After the CCS development period has ended and the CCS can be used in business, maintenance-related expenses can be claimed under S.33 of the ITA.


Staff Costs were incurred explicitly during the Development of the CCS

Staff cost may be included as development cost for the CCS under P.U.(A) 274/2019, subject to the following conditions: -

  1. The staff cost is not included in the salary payment to existing company employees. (Note: The staff is explicitly appointed to develop the CCS.)

  2. The job description of the staff is clearly and manifestly for CCS development.

Data Migration from legacy IT Systems to the new CCS as part of the implementation of the CCS before “go live.”

Based on the fact that payment of data migration from legacy IT systems needs to be incurred while the CCS is developed to enable it to be used in business, LHDNM is of the view that it can be included as a development cost for the CCS under the P.U.(A) 274/2019.


It is eligible to be claimed under the Incidental fee provided that the expenses are incurred during the CCS development period to enable the software to be used in business and not for routine data migration activities.


Expenditure for data migration from a legacy system that is usual/customary or routine and incurred in generating business income can be claimed under S.33 of the ITA.


Development of the Mobile Application

LHDNM agrees with CTIM's view that this mobile application is part of the CCS developed.


Consequently, mobile application expenditure can be included as a development cost for the CCS under P.U.(A) 274/2019.
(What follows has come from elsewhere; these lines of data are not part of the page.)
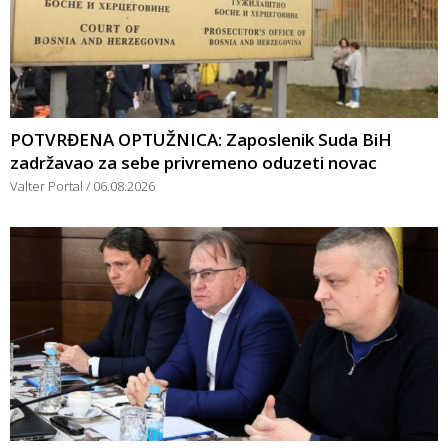
POTVRĐENA OPTUŽNICA: Zaposlenik Suda BiH
zadržavao za sebe privremeno oduzeti novac
Valter Portal
06.08.2026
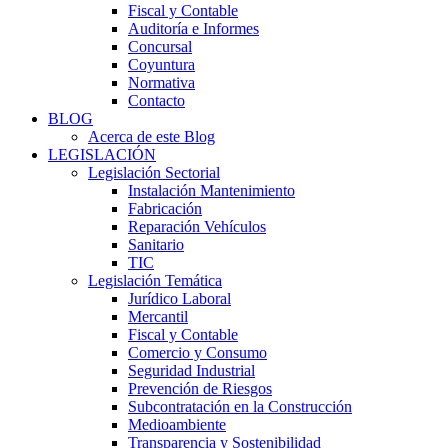
Fiscal y Contable
Auditoría e Informes
Concursal
Coyuntura
Normativa
Contacto
BLOG
Acerca de este Blog
LEGISLACIÓN
Legislación Sectorial
Instalación Mantenimiento
Fabricación
Reparación Vehículos
Sanitario
TIC
Legislación Temática
Jurídico Laboral
Mercantil
Fiscal y Contable
Comercio y Consumo
Seguridad Industrial
Prevención de Riesgos
Subcontratación en la Construcción
Medioambiente
Transparencia y Sostenibilidad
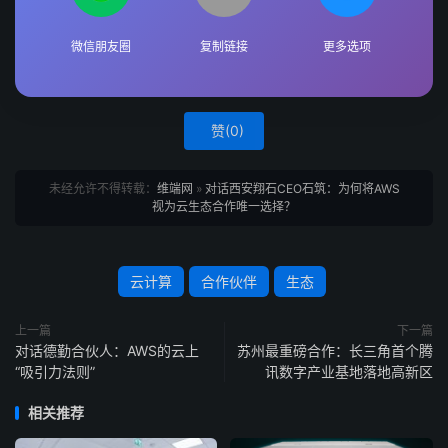
微信朋友圈
复制链接
更多选项
赞(
0
)
未经允许不得转载：
维端网
»
对话西安翔石CEO石筑：为何将AWS
视为云生态合作唯一选择？
云计算
合作伙伴
生态
上一篇
下一篇
对话德勤合伙人：AWS的云上
苏州最重磅合作：长三角首个腾
“吸引力法则”
讯数字产业基地落地高新区
相关推荐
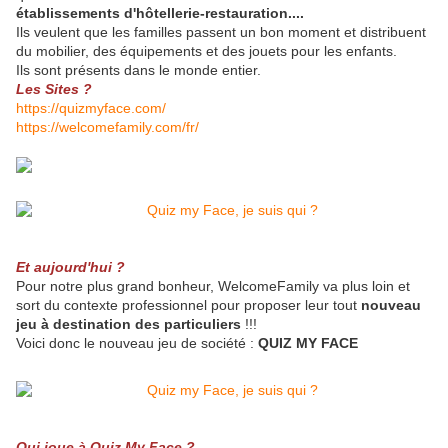
établissements d'hôtellerie-restauration....
Ils veulent que les familles passent un bon moment et distribuent
du mobilier, des équipements et des jouets pour les enfants.
Ils sont présents dans le monde entier.
Les Sites ?
https://quizmyface.com/
https://welcomefamily.com/fr/
Et aujourd'hui ?
Pour notre plus grand bonheur, WelcomeFamily va plus loin et
sort du contexte professionnel pour proposer leur tout
nouveau
jeu à destination des particuliers
!!!
Voici donc le nouveau jeu de société :
QUIZ MY FACE
Qui joue à Quiz My Face ?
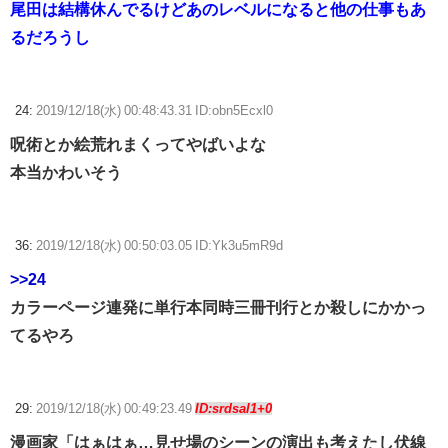
尾田は結構休んでるけどあのレベルになると他の仕事もあ
るだろうし
24:
2019/12/18(水) 00:48:43.31 ID:obn5Ecxl0
呪術とか絵荒れまくってやばいよな
本当かわいそう
36:
2019/12/18(水) 00:50:03.05 ID:Yk3u5mR9d
>>24
カラーページ連発に単行本同時三冊刊行とか殺しにかかっ
てるやろ
29:
2019/12/18(水) 00:49:23.49
ID:srdsal1+0
漫画家「はぁはぁ…見せ場のシーンの演出も考えたし伏線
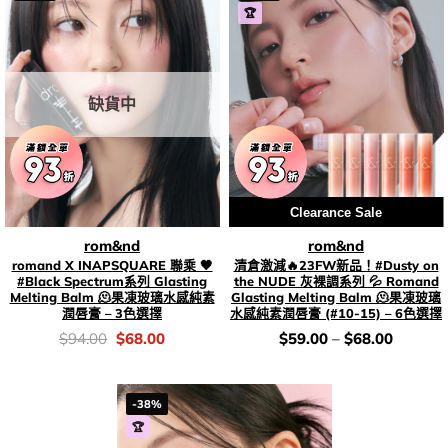
🏆
缺貨中
Clearance Sale
rom&nd
rom&nd
romand X INAPSQUARE 聯乘 🖤
清倉激減🔥23FW新品！#Dusty on
#Black Spectrum系列 Glasting
the NUDE 灰裸調系列 💦 Romand
Melting Balm 🫠果凍玻璃水感純素
Glasting Melting Balm 🫠果凍玻璃
潤唇膏 – 3色選擇
水感純素潤唇膏 (#10-15) – 6色選擇
價
Original
Current
價
$
94.00
$
68.00
$
59.00
–
$
68.00
錢：
price
price
錢：
was:
is:
$94.00.
$68.00.
-38%
🏆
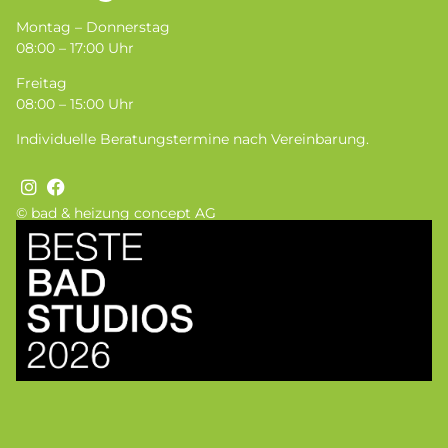
Montag – Donnerstag
08:00 – 17:00 Uhr
Freitag
08:00 – 15:00 Uhr
Individuelle Beratungstermine nach Vereinbarung.
© bad & heizung concept AG
Bild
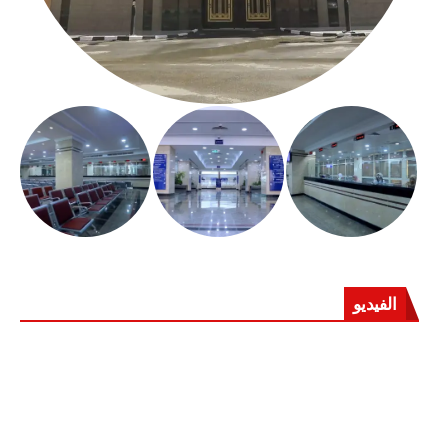
الفيديو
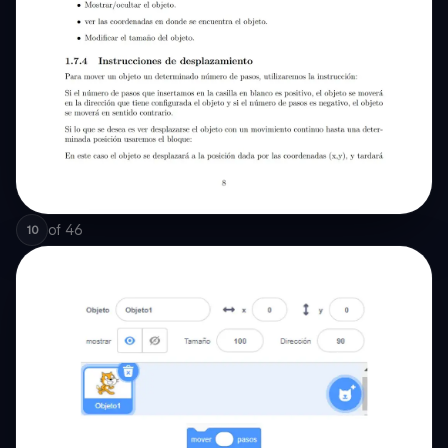
of
46
10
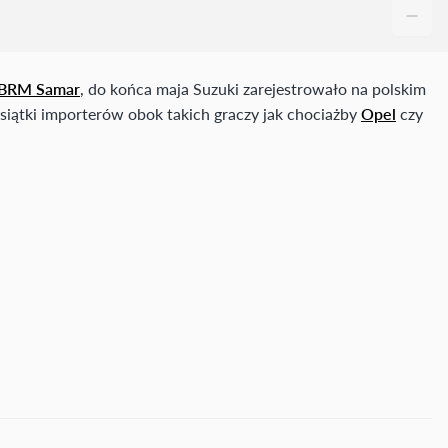
IBRM Samar
, do końca maja Suzuki zarejestrowało na polskim
iątki importerów obok takich graczy jak chociażby
Opel
czy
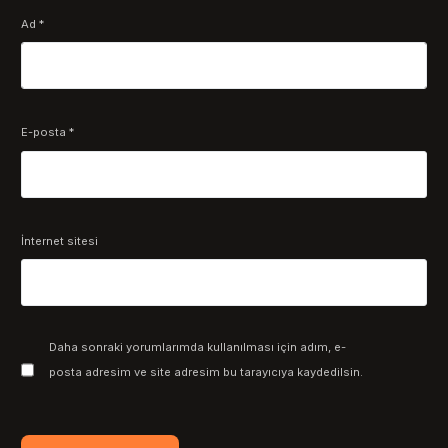
Ad
*
E-posta
*
İnternet sitesi
Daha sonraki yorumlarımda kullanılması için adım, e-
posta adresim ve site adresim bu tarayıcıya kaydedilsin.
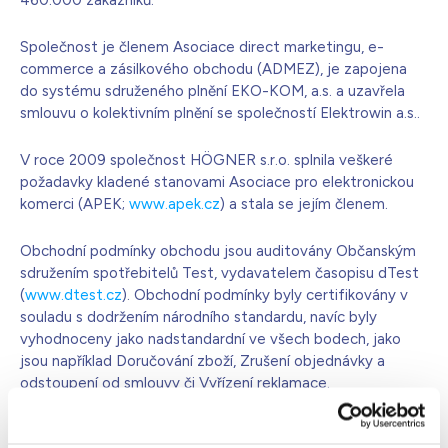
460.000 zákazníků.
Bílá s krystaly
4 990
Kč
Společnost je členem Asociace direct marketingu, e-
Skladem - doprava zdarma
Dárek pro vás při zadání kódu
commerce a zásilkového obchodu (ADMEZ), je zapojena
do systému sdruženého plnění EKO-KOM, a.s. a uzavřela
smlouvu o kolektivním plnění se společností Elektrowin a.s..
V roce 2009 společnost HÖGNER s.r.o. splnila veškeré
požadavky kladené stanovami Asociace pro elektronickou
komerci (APEK;
www.apek.cz
) a stala se jejím členem.
Obchodní podmínky obchodu jsou auditovány Občanským
sdružením spotřebitelů Test, vydavatelem časopisu dTest
(
www.dtest.cz
). Obchodní podmínky byly certifikovány v
souladu s dodržením národního standardu, navíc byly
vyhodnoceny jako nadstandardní ve všech bodech, jako
jsou například Doručování zboží, Zrušení objednávky a
odstoupení od smlouvy či Vyřízení reklamace.
Během působnosti na trhu nebylo vedeno se společností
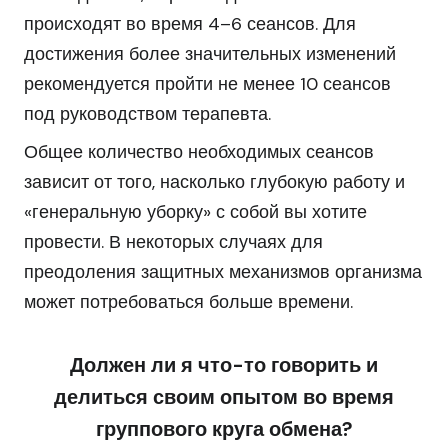
происходят во время 4–6 сеансов. Для
достижения более значительных изменений
рекомендуется пройти не менее 10 сеансов
под руководством терапевта.
Общее количество необходимых сеансов
зависит от того, насколько глубокую работу и
«генеральную уборку» с собой вы хотите
провести. В некоторых случаях для
преодоления защитных механизмов организма
может потребоваться больше времени.
Должен ли я что-то говорить и
делиться своим опытом во время
группового круга обмена?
Response from the IRBM on 4 June 2020

Issue 1:

  • CTIM urged IRBM to confirm that "customised computer software" refers to software other than commercial off-the-shelf software and includes tailor-made software, software developed from scratch that caters to specific requirements of the business. software customised from a base software module; and

  • also to confirm that any subsequent enhancements or upgrades made to the customised computer software would qualify for capital allowance under the Rules.

Feedback from IRBM:

Based on P.U.(A) 274/2019, the development cost for software specifically refers to expenses incurred in developing new software or enhancing existing software for use in business purposes.


Please refer to Practice Note No. 2/2020 ("Practice Note").


Issue 2:

‘Under rule 2, “development cost for customised computer software” means “consultation fee, payment for rights of software ownership and incidental fee relating to the development of customised computer software’.
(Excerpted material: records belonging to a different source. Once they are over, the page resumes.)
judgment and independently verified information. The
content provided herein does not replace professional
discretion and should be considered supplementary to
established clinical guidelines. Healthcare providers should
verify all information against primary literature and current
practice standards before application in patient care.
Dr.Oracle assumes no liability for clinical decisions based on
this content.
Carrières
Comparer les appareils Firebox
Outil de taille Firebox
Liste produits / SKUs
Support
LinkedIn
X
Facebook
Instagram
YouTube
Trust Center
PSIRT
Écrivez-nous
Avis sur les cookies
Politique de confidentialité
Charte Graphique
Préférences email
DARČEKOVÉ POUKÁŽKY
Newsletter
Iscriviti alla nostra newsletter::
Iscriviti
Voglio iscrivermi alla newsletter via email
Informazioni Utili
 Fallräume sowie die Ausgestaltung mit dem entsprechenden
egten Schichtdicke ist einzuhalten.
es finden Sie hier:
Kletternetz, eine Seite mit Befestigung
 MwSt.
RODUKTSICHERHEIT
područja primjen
CTIM urged IRBM to clarify the following:-

a. If “payment for rights of software ownership‘ is intended to cover all types of software licensing fees.


Feedback from IRBM:

Payment refers only to the right to exclusively use the software, where the payment enables the software to be used in business for the first time.


Periodic software licensing fees are eligible for income tax deduction under subsection 33(1) of the Income Tax Act 1967.
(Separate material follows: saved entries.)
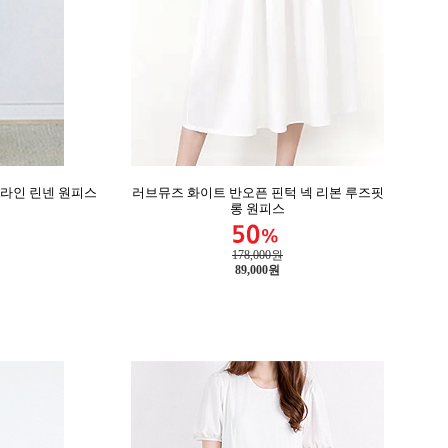
A라인 린넨 원피스
러브뮤즈 화이트 반오픈 핀턱 넥 리본 루즈핏
롱 원피스
178,000원
89,000
원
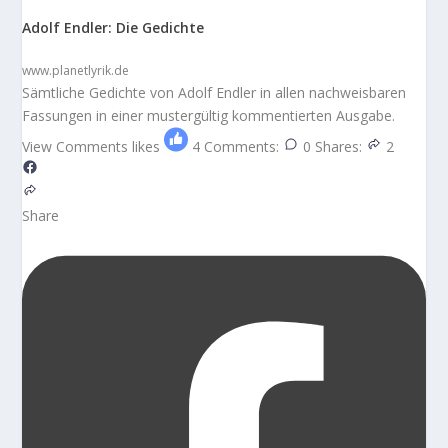
Adolf Endler: Die Gedichte
www.planetlyrik.de
Sämtliche Gedichte von Adolf Endler in allen nachweisbaren
Fassungen in einer mustergültig kommentierten Ausgabe.
View Comments
likes
4
Comments:
0
Shares:
2
Share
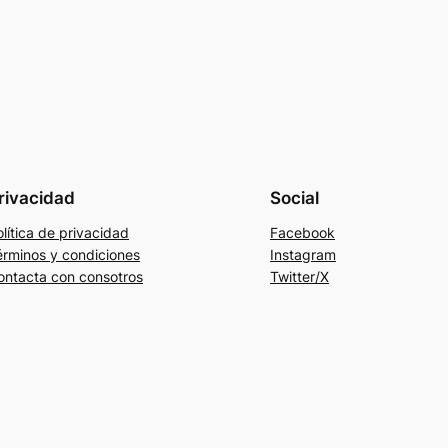
rivacidad
Social
lítica de privacidad
Facebook
érminos y condiciones
Instagram
ontacta con consotros
Twitter/X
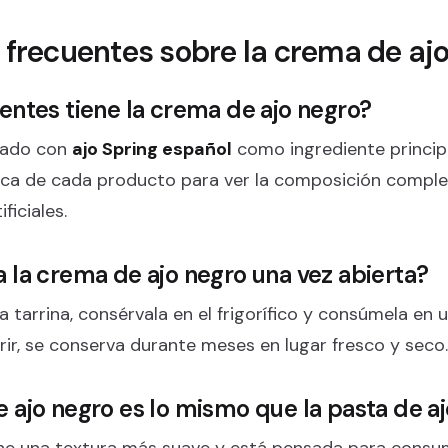
 frecuentes sobre la crema de aj
entes tiene la crema de ajo negro?
rado con
ajo Spring español
como ingrediente principa
ica de cada producto para ver la composición comple
ficiales.
 la crema de ajo negro una vez abierta?
a tarrina, consérvala en el frigorífico y consúmela en
brir, se conserva durante meses en lugar fresco y seco.
 ajo negro es lo mismo que la pasta de a
ene una textura más suave y está pensada para consu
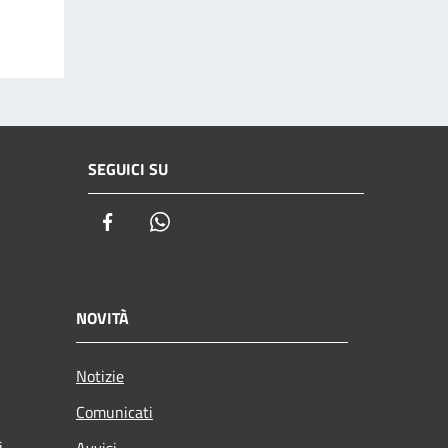
SEGUICI SU
Facebook
Whatsapp
NOVITÀ
Notizie
Comunicati
i
Avvisi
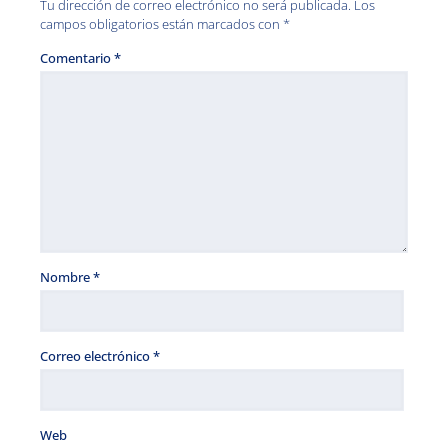
Tu dirección de correo electrónico no será publicada.
Los
campos obligatorios están marcados con
*
Comentario
*
Nombre
*
Correo electrónico
*
Web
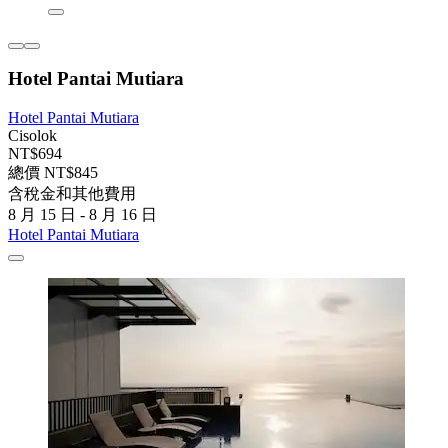
Hotel Pantai Mutiara
Hotel Pantai Mutiara
Cisolok
NT$694
總價 NT$845
含稅金和其他費用
8 月 15 日 - 8 月 16 日
Hotel Pantai Mutiara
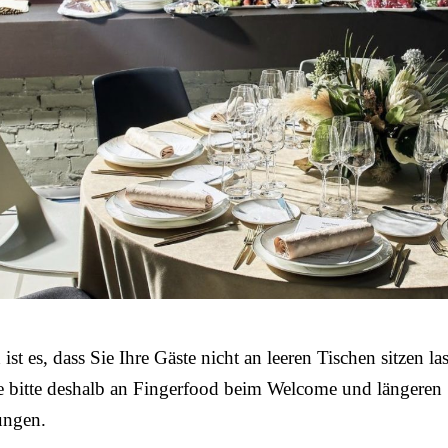
ist es, dass Sie Ihre Gäste nicht an leeren Tischen sitzen la
e bitte deshalb an Fingerfood beim Welcome und längeren
ungen.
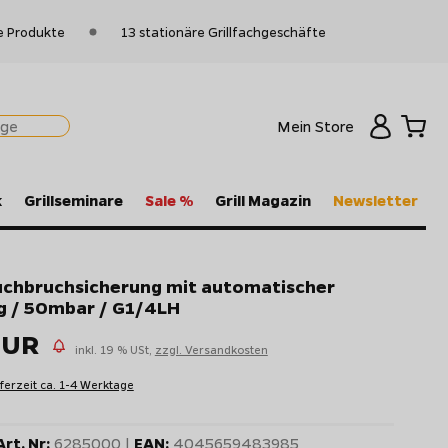
e Produkte
13 stationäre Grillfachgeschäfte
Mein Store
k
Grillseminare
Sale %
Grill Magazin
Newsletter
chbruchsicherung mit automatischer
g / 50mbar / G1/4LH
EUR
inkl. 19 % USt,
zzgl. Versandkosten
eferzeit ca. 1-4 Werktage
Art. Nr:
6285000 |
EAN:
4045659483985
b. If “incidental fee relating to the development of customised computer software" would include testing and commissioning expenses, reimbursement/out-of-pocket expenses such as accommodation and travelling expenses.


Feedback from IRBM:

Please refer to Practice Note No. 2/2020 ("Practice Note").


c. Based on the Public Ruling (PR) No. 12/2014 on ‘Qualifying Plant and Machinery for Capital Allowances’, the payment for developing software, such as consulting fees, right to use the software such as licence fees, and other incidental charges do not qualify as plant and hence not eligible for capital allowance.


CTIM suggested that:

  • this PR be amended accordingly following the gazette of P.U. (A) 274/2019; and

  • further clarification and examples should be provided in the PR to address the application of the Rules.


Feedback from IRBM:

This matter is duly noted.


However, the LHDNM believes that Practice Note No. 2/2020 ("Practice Note") has already clarified tax treatments related to this issue.